How do people receive the Taiwanese Overseas Passport

My friend is from Hong Kong, his parents are not Taiwanese descent, somehow he is able to obtain a Taiwanese Overseas Passport and he is living in Taiwan legally, how is that possible? He is 31 years old, I suspect the law may have changed over the years when he applied?

Technically PRC, HKSAR, MCSAR citizens are just ROC citizens without house hold registration.
After living outside the PRC for a period of 4 years or more, a PRC etc citizen can apply for an ROC passport.

  1. PRC citizens have the character 新 (new) stamped in their passport to indicate they’re from the mainland.
  2. SAR citizens have the character 特 (special) stamped into their passport to indicate that they’re from a SAR.
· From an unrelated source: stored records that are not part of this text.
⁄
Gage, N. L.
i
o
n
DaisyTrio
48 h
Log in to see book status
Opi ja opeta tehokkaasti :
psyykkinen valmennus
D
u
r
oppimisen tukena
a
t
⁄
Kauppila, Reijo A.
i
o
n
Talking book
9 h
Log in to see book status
Overseas Chinese have always been eligible for ROC passports, but it’s somewhat useless for travel as visa exemption schemes are only valid for ROC citizens with Household registration.

Yes, it has.

From the Overseas Community Affairs Council 59.120.30.211/OCAC/Eng/FAQ/List.aspx?nodeid=455

Either your friend got it before 1997, or possibly his father did (allowing your friend to later apply as the son of a ROC national).
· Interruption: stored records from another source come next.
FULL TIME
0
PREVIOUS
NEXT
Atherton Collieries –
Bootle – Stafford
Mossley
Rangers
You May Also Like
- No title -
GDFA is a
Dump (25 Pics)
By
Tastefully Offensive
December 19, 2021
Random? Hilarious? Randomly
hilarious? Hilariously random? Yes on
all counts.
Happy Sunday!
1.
Not quite. They actually are considered having household registration in their respective areas (e.g. HHR in Hong Kong, Macau, or the Mainland).

Technically true, but you’re forgetting the third requirement in Article 18 of the Enforcement Rules of the Passport Act:

archive.today/Tkus#selection-3016.5-3016.6

Someone actually asked about it on this forum, forumosa.com/taiwan/viewtopi … 66&t=83415 , and was told,

Aren’t these the pre-2002 rules? I haven’t heard of anyone successfully applying after then, unless that person either already had a ROC passport or had parents who did. If someone knows differently, I’d certainly like to read about it!